Apparently according to the examples given with the spec, 1x1 rectangles (i.e. single 1 values)
don't count for this challenge so we check if the area of the largest rectangle is 2 or more.
If it is, we print out a rectangle of 1s of similar size otherwise we print 0.

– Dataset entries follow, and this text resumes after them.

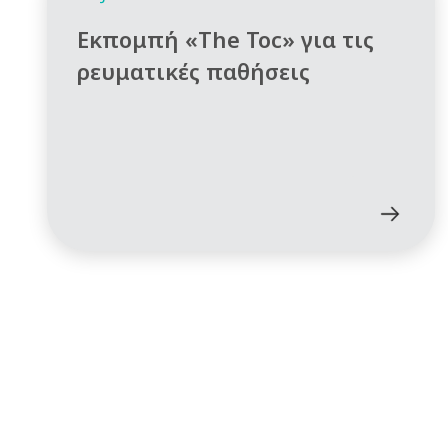
Εκπομπή «The Toc» για τις
ρευματικές παθήσεις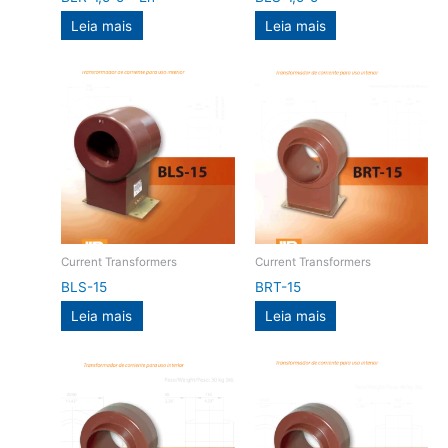
Leia mais
Leia mais
Current Transformers
Current Transformers
BLS-15
BRT-15
Leia mais
Leia mais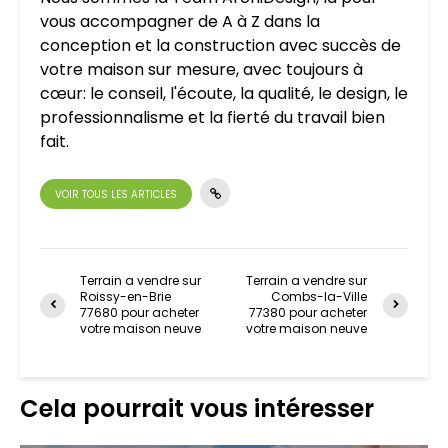
vous accompagner de A à Z dans la
conception et la construction avec succès de
votre maison sur mesure, avec toujours à
cœur: le conseil, l'écoute, la qualité, le design, le
professionnalisme et la fierté du travail bien
fait.
VOIR TOUS LES ARTICLES
Terrain a vendre sur
Terrain a vendre sur
Roissy-en-Brie
Combs-la-Ville
77680 pour acheter
77380 pour acheter
votre maison neuve
votre maison neuve
Cela pourrait vous intéresser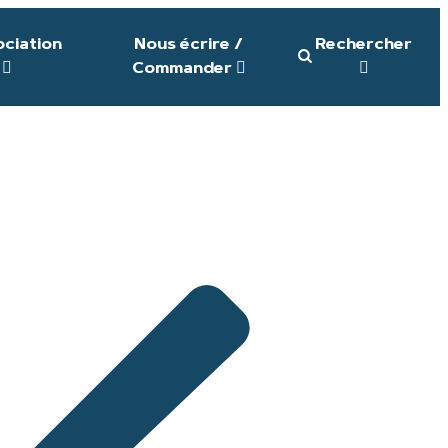
ociation
Nous écrire /
Rechercher
Commander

if $maxheight * $maxwidth < 2 {
say '0';
} else {
for 0 ..^ $maxheight {
say q{[ }, "1 " x $maxwidth, q{]};
}
}
}
The only big difference in the Perl code is that there is no .all() method so I wrote a quick subroutine to mimic it.
In retrospect, using grep() instead of a for loop would have been more concise.
sub all {
my @array = @_;
for (@array) {
if ($_ != 1) {
return undef;
}
}
return 1;
}
The rest is pretty much the same as Raku so I have not bothered reproducing it here.